PROBLEM DETAILS
Give back one number only: how many lines in the material below contain "size".

AVAILABLE RECORDS

---------------

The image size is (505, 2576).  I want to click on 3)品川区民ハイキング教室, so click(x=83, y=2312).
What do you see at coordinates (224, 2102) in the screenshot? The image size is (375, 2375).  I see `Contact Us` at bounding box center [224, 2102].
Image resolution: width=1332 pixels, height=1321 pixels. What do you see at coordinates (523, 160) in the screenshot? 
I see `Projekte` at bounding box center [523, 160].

---------------

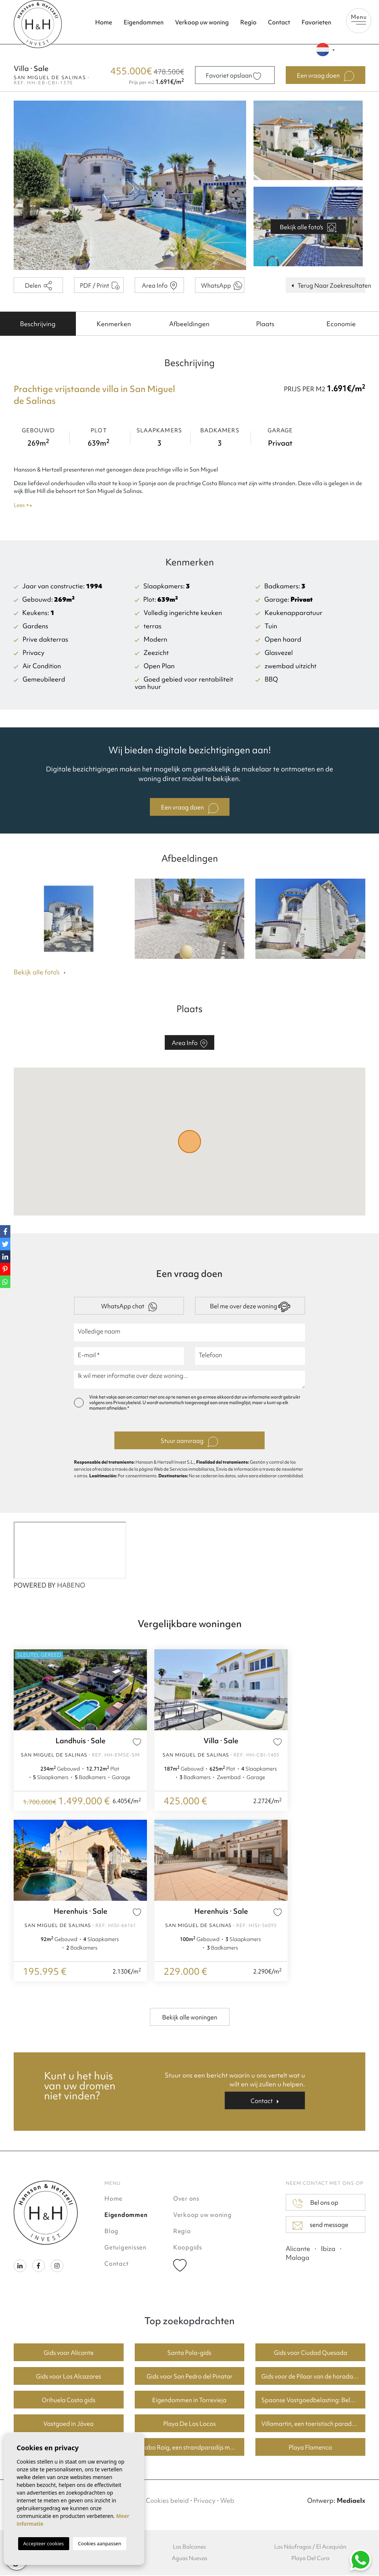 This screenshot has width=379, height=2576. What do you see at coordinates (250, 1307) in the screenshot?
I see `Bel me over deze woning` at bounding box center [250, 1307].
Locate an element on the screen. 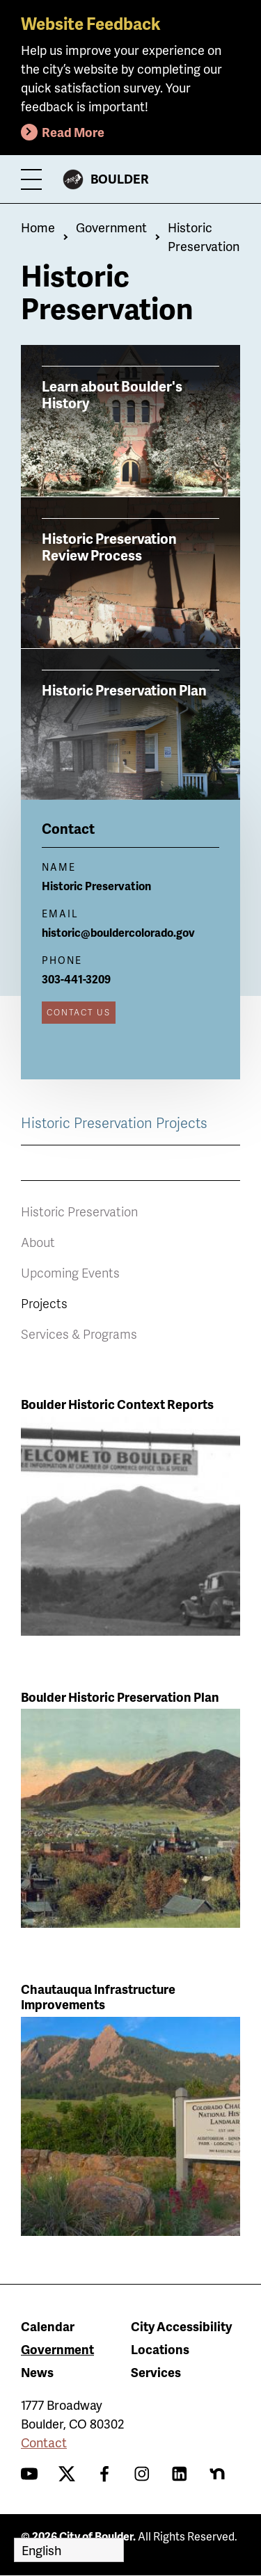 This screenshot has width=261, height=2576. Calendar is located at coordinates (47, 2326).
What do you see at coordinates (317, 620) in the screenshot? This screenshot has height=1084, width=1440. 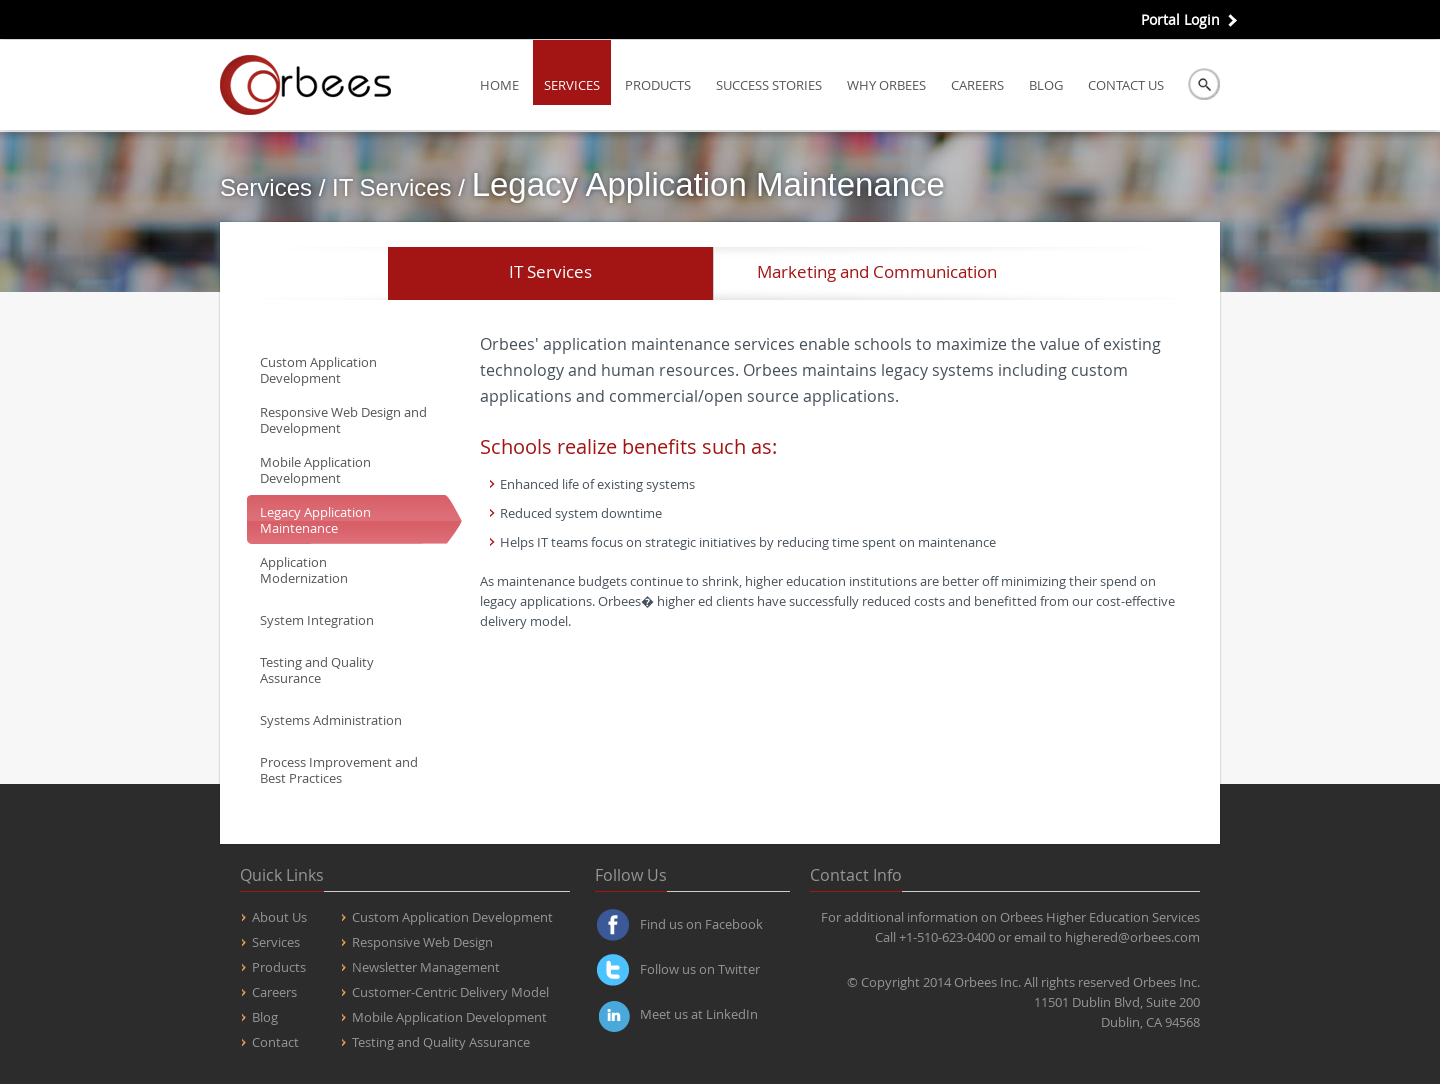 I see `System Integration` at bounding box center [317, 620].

---------------

ANSWER TO THE PROBLEM
2